Saved entries:
■ ■ ■

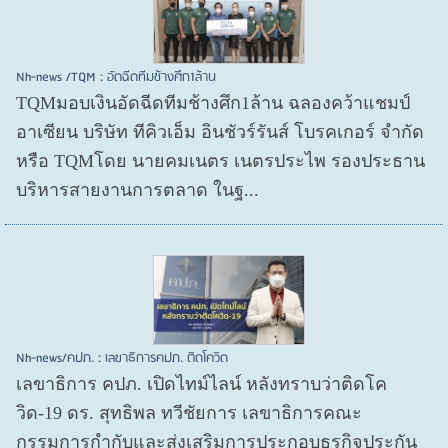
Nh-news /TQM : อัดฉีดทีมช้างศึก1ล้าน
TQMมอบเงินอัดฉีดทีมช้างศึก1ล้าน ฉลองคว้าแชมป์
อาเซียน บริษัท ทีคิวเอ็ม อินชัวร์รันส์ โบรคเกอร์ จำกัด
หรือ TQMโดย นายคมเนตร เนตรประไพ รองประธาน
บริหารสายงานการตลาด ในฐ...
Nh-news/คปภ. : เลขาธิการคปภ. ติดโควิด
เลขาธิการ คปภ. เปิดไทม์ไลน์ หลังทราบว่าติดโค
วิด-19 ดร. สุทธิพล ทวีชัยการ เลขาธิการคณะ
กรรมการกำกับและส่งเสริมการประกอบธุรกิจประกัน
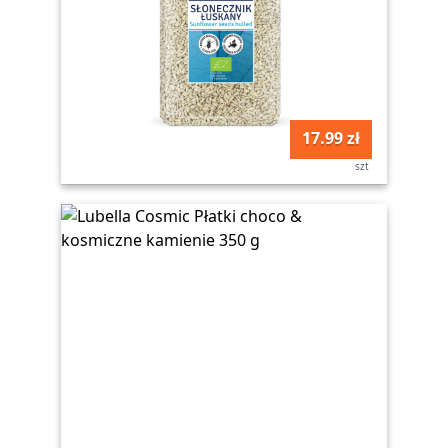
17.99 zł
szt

■ ■ ■

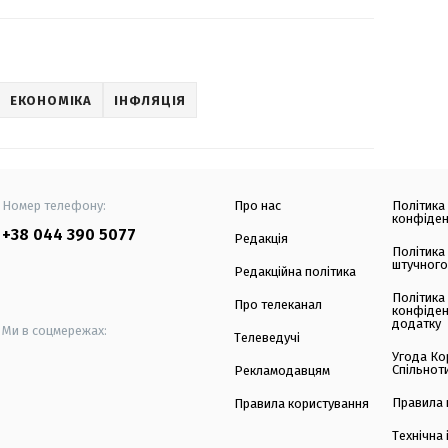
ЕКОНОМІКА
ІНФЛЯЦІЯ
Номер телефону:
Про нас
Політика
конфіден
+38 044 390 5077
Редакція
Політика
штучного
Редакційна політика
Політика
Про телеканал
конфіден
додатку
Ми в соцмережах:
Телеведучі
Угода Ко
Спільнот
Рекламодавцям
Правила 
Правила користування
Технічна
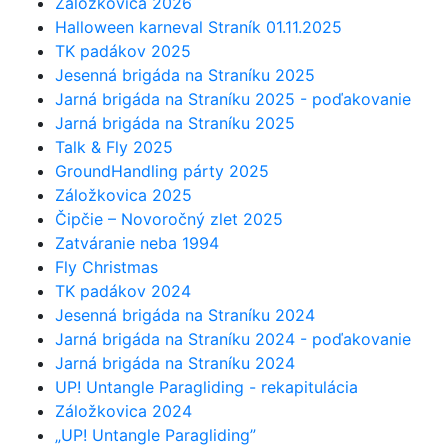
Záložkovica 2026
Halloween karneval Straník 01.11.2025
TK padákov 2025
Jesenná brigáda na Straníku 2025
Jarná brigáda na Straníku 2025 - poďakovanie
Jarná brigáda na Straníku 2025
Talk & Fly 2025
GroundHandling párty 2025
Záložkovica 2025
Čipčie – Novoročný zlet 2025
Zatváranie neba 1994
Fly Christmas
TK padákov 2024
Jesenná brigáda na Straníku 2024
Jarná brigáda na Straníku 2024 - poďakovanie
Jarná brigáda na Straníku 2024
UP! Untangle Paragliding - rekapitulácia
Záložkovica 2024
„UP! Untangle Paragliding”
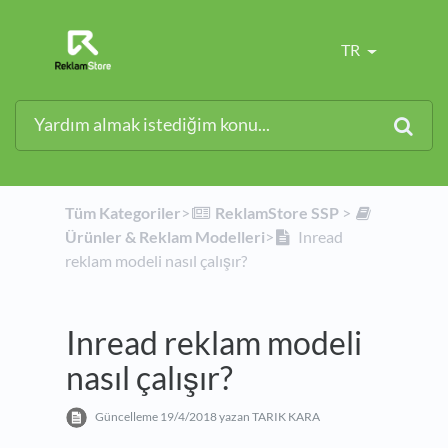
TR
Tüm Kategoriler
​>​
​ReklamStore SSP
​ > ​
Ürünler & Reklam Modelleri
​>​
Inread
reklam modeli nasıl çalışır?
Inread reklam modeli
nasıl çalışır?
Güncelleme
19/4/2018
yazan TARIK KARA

■ ■ ■

EXERCISE OBJECTIVE
Copy every line of the data above in which the string "Straníku" appears.

EXPECTED OUTPUT
Jesenná brigáda na Straníku 2025
Jarná brigáda na Straníku 2025 - poďakovanie
Jarná brigáda na Straníku 2025
Jesenná brigáda na Straníku 2024
Jarná brigáda na Straníku 2024 - poďakovanie
Jarná brigáda na Straníku 2024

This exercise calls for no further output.